Budget & Tax

| February 11, 2018

OCPA offers ‘a plan that can pass’

OCPA offers ‘a plan that can pass’

OKLAHOMA CITY (Feb. 12, 2018) — On Monday, the Oklahoma Council of Public Affairs (OCPA) offered a revenue plan in hopes of breaking the tax-and-budget impasse at the state Capitol.

“Oklahomans want to see teachers receive a $5,000 pay raise, but they know this can be done without unnecessarily heavy tax increases on working families and small businesses,” OCPA chairman Larry Parman said.

“Many people have asked OCPA for, in their words, ‘a plan that can pass,’ something that doesn’t raise taxes on working families, something simple that doesn’t require lawmakers to go through much gnashing of teeth from state government bureaucrats and tax consumers, but that still funds a $5,000 teacher pay raise and prevents nursing homes and other critical services from going under.”

OCPA’s “plan that can pass” includes:

  • A gross production tax increase to 5 percent for existing wells taxed at 2 percent and for all future wells for 36 months, and 7 percent thereafter—$199.5 million in new annual revenue
  • A $0.75 per pack cigarette tax increase—$121.9 million in new annual revenue
  • A cap of $10 million on the zero-emission tax credit for wind—$60 million in new annual available revenue
  • Send to Oklahoma voters a ballot measure dedicating all new tobacco settlement payments that currently go to the Tobacco Settlement Endowment Trust (TSET) to the state’s Medicaid budget—$57 million in new annual revenue
  • Tribes in Oklahoma step up and decline to accept any future rebates from the state for the sale of cigarettes and tobacco products—at least $67 million in new annual revenue

The OCPA plan provides the revenue necessary—$505.4 million annually—to address a $5,000 pay raise for every classroom teacher in Oklahoma public schools statewide.

“It’s time to give teachers the pay raise they deserve and provide the funding for it and stop the rest of the bureaucracy from using teachers as pawns while state agencies refuse to reform,” OCPA president Jonathan Small said. “This plan, once passed, would make revenues available within 90 days. We believe this plan is the fastest way to get our teachers the raise they deserve.”

A close reading of Gov. Mary Fallin’s Fiscal Year 2019 budget, released last week, reveals that the gap between base agency appropriations and estimated certified revenue has been completely eliminated. Gov. Fallin’s budget also indicates that recurring certified revenue exceeds last year’s recurring appropriations by $59 million.

Small said that with the budget deficit now resolved for Oklahoma’s state government, it’s time to focus on a narrowly tailored package that solves the teacher pay raise challenge and doesn’t include cumbersome, damaging tax increases on working Oklahoma families.

“We acknowledge there is not currently the political will at the state Capitol to enact targeted reform of nonessential spending or to rein in the mismanagement that has taken place at state agencies like the Health Department, the Health Care Authority, and elsewhere,” Small said.

Small added that several proposals from state lawmakers this legislative session should also be approved to ensure that existing taxpayer resources are directed to areas of highest priority.

“Each legislative session should be devoted to reforming government and exploring the expenditure of every penny paid in by taxpayers,” Small said. “Unfortunately, this hasn’t happened.”

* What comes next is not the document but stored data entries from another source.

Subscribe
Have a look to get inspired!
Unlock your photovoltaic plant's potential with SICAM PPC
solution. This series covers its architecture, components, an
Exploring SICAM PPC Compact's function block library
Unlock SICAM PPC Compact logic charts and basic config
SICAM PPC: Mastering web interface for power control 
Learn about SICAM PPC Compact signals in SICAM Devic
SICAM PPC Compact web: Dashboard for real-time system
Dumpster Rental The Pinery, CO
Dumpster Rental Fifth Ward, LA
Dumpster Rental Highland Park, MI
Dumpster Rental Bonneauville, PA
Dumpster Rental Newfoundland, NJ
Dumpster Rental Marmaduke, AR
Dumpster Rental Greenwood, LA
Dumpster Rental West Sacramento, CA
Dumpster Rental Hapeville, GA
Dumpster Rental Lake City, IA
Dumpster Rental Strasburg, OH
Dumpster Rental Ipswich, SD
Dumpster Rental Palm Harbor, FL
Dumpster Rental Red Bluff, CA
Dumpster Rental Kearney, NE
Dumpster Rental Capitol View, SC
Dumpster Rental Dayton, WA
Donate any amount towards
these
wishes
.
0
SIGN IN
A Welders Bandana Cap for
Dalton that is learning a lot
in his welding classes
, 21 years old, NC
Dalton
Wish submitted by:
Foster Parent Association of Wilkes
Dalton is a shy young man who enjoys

A few such proposals under consideration in the current session include:

  • A proposal to dedicate Commissioners of the Land Office funds for salary increases for teachers and other public-school personnel
  • A proposal to place on the 2018 ballot a measure allowing public schools to utilize a larger percentage of ad valorem funds for teacher and staff compensation and other classroom-related expenditures, as opposed to being restricted to facility and technology upgrades
  • A proposal to institute more thorough and frequent eligibility audits of the state’s Medicaid rolls, as has recently been done in Arkansas
  • A proposal to model successful reforms in other states by implementing work requirements for able-bodied adults to empower them and protect Oklahoma’s exploding Medicaid program for the most vulnerable
  • A proposal to end Oklahoma’s Hollywood film credit subsidy, which paid $4.6 million to Harvey Weinstein

Parman also called for a return to oversight and responsible governance.

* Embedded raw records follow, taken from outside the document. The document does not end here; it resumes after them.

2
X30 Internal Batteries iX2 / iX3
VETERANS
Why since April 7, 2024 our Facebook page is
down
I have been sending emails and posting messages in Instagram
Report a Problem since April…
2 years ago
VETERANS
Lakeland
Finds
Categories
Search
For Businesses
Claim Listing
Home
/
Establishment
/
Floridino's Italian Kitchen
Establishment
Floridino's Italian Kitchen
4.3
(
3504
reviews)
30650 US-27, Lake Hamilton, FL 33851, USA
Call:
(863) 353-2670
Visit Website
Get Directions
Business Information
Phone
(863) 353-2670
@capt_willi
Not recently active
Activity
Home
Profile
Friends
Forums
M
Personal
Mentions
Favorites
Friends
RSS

“This plan solves the state government problem with which there is consensus and allows for a clean slate for the rest of special session and the regular session to focus on structurally reforming and transforming Oklahoma’s structurally flawed government,” Parman said. “It is a violation of the Oklahoma Standard for policymakers and government personnel to neglect their number one responsibility which is to responsibly govern and protect the most vulnerable and taxpayers.”

“Not another penny in tax increases after this package passes should be considered at least until all of Oklahoma’s top twenty appropriated agencies have thorough financial audits, thorough performance and process improvement audits, and government personnel employment structures are reformed.”